Following the presentation of the research project "SMEs listed on EGM (Euronext Growth Milan)," Michele Calcaterra, Chief Operating Officer of REPAiR Lab at SDA Bocconi and Senior Lecturer in Corporate Finance, in collaboration with CRIF and Ambromobiliare, invited companies belonging to the segment to a workshop aimed at analyzing the opportunities to be part of the new ESG ITA GROWTH financial index.
"About six months ago, we started to consider the opportunity to build a financial index dedicated to small and medium-sized enterprises listed on the Euronext Growth Milan market," explains Calcaterra. "Our index selects the 30 best-in-class companies based on three elements: liquidity, market capitalization, and the ESG score obtained through the rating model developed by CRIF. Why did we think of an ESG index?
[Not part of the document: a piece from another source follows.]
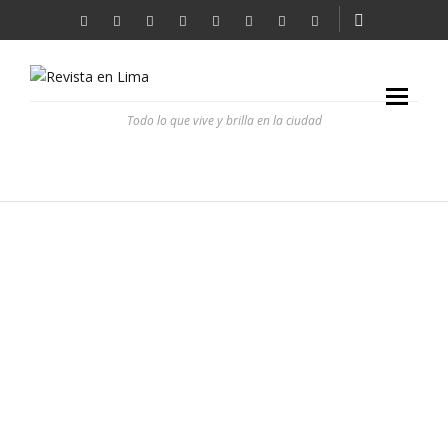
Todo lo que vive y brilla en la ciudad
PARADEROS BAMBA
REVISTA EN LIMA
Because we know that investors today base their resource allocation on evaluations of the sustainability of listed companies."
The ESG ITA GROWTH index is also an opportunity for companies participating in this listing market: it demonstrates that being sustainable is an added value to attract investment. It is not surprising that the index has outperformed the FTSE Italia Growth benchmark for 12 out of the 17 months examined.
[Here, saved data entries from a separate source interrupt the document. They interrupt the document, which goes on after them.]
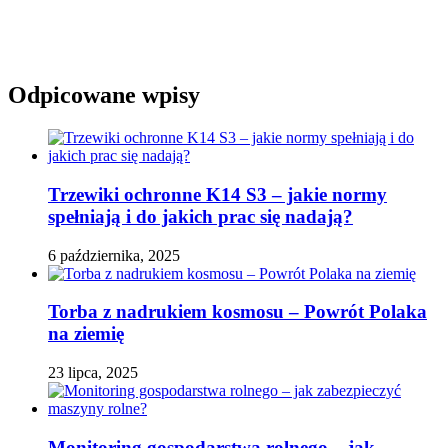
Odpicowane wpisy
Trzewiki ochronne K14 S3 – jakie normy
spełniają i do jakich prac się nadają?
6 października, 2025
Torba z nadrukiem kosmosu – Powrót Polaka
na ziemię
23 lipca, 2025
Monitoring gospodarstwa rolnego – jak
But how does the rating model developed by CRIF and used to assign the ESG score to EGM companies work exactly? The model collects only public information acquired through open data from CRIF's information assets and is processed using models, macroeconomic and climatic scenarios, sector benchmarks, as well as machine learning methodologies and rules based on CRIF Ratings' experience, CRIF's Credit Rating agency.
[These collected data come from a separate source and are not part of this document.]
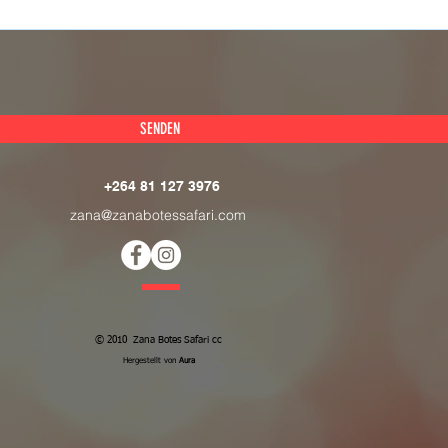
SENDEN
+264 81 127 3976
zana@zanabotessafari.com
© 2010 Zana Botes Safari cc
Hergestellt von
Aura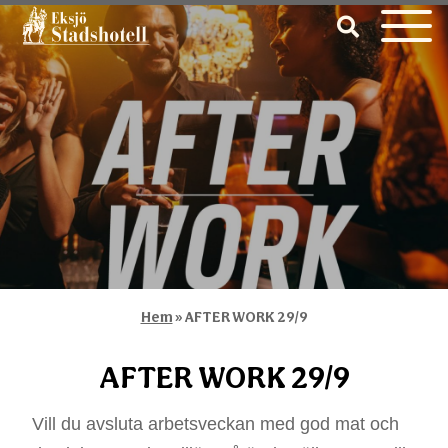
Hem
»
AFTER WORK 29/9
AFTER WORK 29/9
Vill du avsluta arbetsveckan med god mat och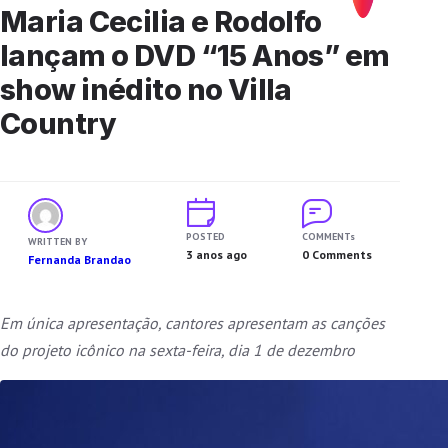
Maria Cecilia e Rodolfo
lançam o DVD “15 Anos” em
show inédito no Villa
Country
POSTED
COMMENTs
WRITTEN BY
3 anos ago
0 Comments
Fernanda Brandao
Em única apresentação, cantores apresentam as canções
do projeto icônico na sexta-feira, dia 1 de dezembro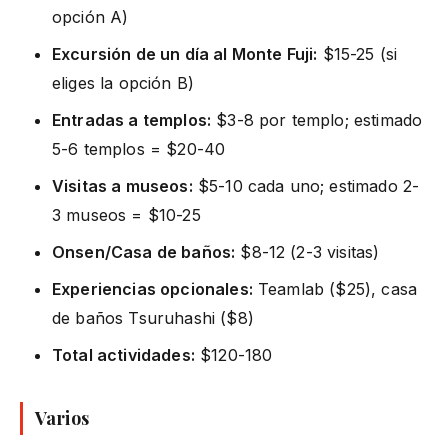
opción A)
Excursión de un día al Monte Fuji:
$15-25 (si
eliges la opción B)
Entradas a templos:
$3-8 por templo; estimado
5-6 templos = $20-40
Visitas a museos:
$5-10 cada uno; estimado 2-
3 museos = $10-25
Onsen/Casa de baños:
$8-12 (2-3 visitas)
Experiencias opcionales:
Teamlab ($25), casa
de baños Tsuruhashi ($8)
Total actividades:
$120-180
Varios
The weight distribution of the three components of the score is as follows: 50% E, 30% G, and 20% S. Several indicators are examined for each component, which are normalized to make them comparable across different companies. The final output is a rating in 5 classes that allows the assessment of the adequacy of each individual company in relation to the considered E-S-G factor.
Regarding one of the most critical indicators in the rating model, Calcaterra offers further food for thought: "We know that the inclusion of geospatial information is perhaps the aspect that companies like the least. Virtuous companies located in less virtuous territories may be penalized. Conversely, less virtuous companies present in highly virtuous environments improve their rating by benefiting from investments made by others. I understand that it may not be pleasing, but it is important to understand that being listed implies not only thinking differently from a financial point of view but also being able to change the reference context through lobbying activities, urging institutions to invest in the territory through environmental initiatives. Working on the social fabric, in terms of sustainability, is a responsibility of listed companies."
To improve their ESG profile, CRIF and Ambromobiliare suggest that companies invest in measurement and reporting, purchase green certificates, and improve the energy classes of their properties. They also propose using the funds from the National Recovery and Resilience Plan (PNRR) for business transformation and focusing on reducing the gender gap by adopting remuneration policies that can narrow the gender pay disparity and through the composition of Board of Directors.